Collected data:
__________________________________________________

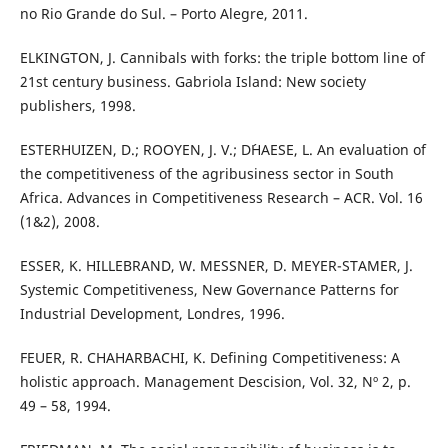
no Rio Grande do Sul. – Porto Alegre, 2011.
ELKINGTON, J. Cannibals with forks: the triple bottom line of
21st century business. Gabriola Island: New society
publishers, 1998.
ESTERHUIZEN, D.; ROOYEN, J. V.; D´HAESE, L. An evaluation of
the competitiveness of the agribusiness sector in South
Africa. Advances in Competitiveness Research – ACR. Vol. 16
(1&2), 2008.
ESSER, K. HILLEBRAND, W. MESSNER, D. MEYER-STAMER, J.
Systemic Competitiveness, New Governance Patterns for
Industrial Development, Londres, 1996.
FEUER, R. CHAHARBACHI, K. Defining Competitiveness: A
holistic approach. Management Descision, Vol. 32, Nº 2, p.
49 – 58, 1994.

__________________________________________________

=== WHAT THE TASK REQUIRES ===
Omitting all images, retype each line of the records precisely.

=== THE ANSWER ===
no Rio Grande do Sul. – Porto Alegre, 2011.
ELKINGTON, J. Cannibals with forks: the triple bottom line of
21st century business. Gabriola Island: New society
publishers, 1998.
ESTERHUIZEN, D.; ROOYEN, J. V.; D´HAESE, L. An evaluation of
the competitiveness of the agribusiness sector in South
Africa. Advances in Competitiveness Research – ACR. Vol. 16
(1&2), 2008.
ESSER, K. HILLEBRAND, W. MESSNER, D. MEYER-STAMER, J.
Systemic Competitiveness, New Governance Patterns for
Industrial Development, Londres, 1996.
FEUER, R. CHAHARBACHI, K. Defining Competitiveness: A
holistic approach. Management Descision, Vol. 32, Nº 2, p.
49 – 58, 1994.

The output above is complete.